2015年08月12日

◆亡国外務省の馬謖を斬るべし

平井 修一



日本戦略研究フォーラム8/5に元法務大臣・長勢甚遠氏の論考「シナ、韓国に対する日本の貢献というが」が掲載されていた。ODAなどの支援は意味があるのかなあと思ったり、実際はカモにされているだけじゃないかと思う小生には勉強になった。以下引用。

<政府はことあるごとにODAなどの日本の支援が開発途上国で大いに感謝されているとし、平和国家日本の役割として国際社会に貢献すると内外に強調している。一方国連などは経済大国である日本の対外援助の拡大を強要し続けている。

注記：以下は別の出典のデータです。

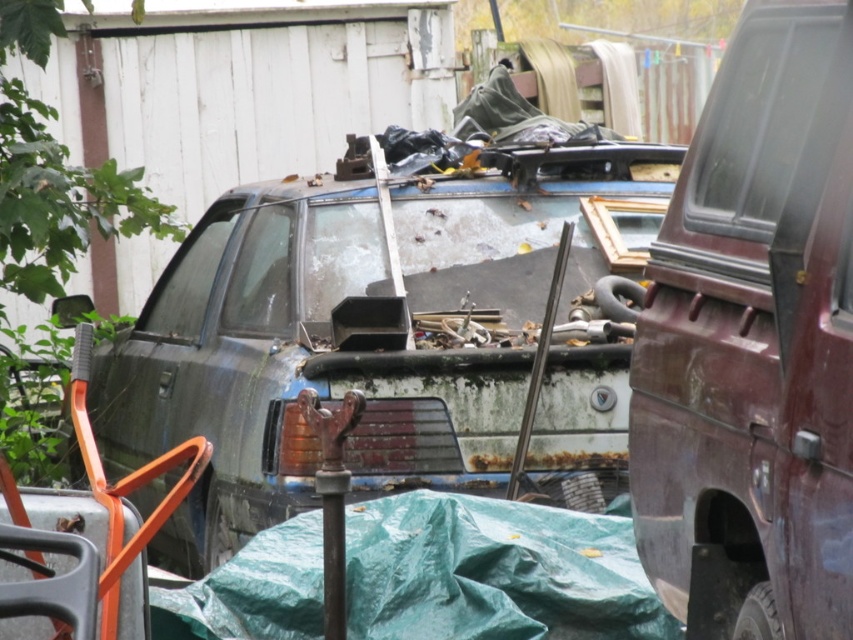 Measure the distance from rusty metal car at center to rusty metal pickup at right.

2.16 meters

Based on the photo, is rusty metal car at center below rusty metal pickup at right?

No.

The image size is (853, 640). What do you see at coordinates (363, 328) in the screenshot?
I see `rusty metal car at center` at bounding box center [363, 328].

The width and height of the screenshot is (853, 640). I want to click on rusty metal car at center, so click(x=363, y=328).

国際協力機構(JICA)はODAの成果を得意気に宣伝するとともに対外援助の内容が他の先進国より劣っているなどとしてその改善、増額を要求してとどまるところがない。

国会でも防衛費の抑制の議論はされても対外援助削減の議論はまずない。外国にやるカネがあるのなら国民生活に回してもらいたいということはみんな思っていることであろうが大きな声となることはない。

それはそれでいろんな事情があることでありやむを得ないことであるが、ODAなどの対外援助とは何なのかを冷静に考えておく必要があるのではなかろうか。

国際貢献といえば聞こえはいいし、国民も気持ちがいい。しかしその本質は単なる我が国に対するゆすり、ねだりさらには恐喝の安易な受容に過ぎないのではないか。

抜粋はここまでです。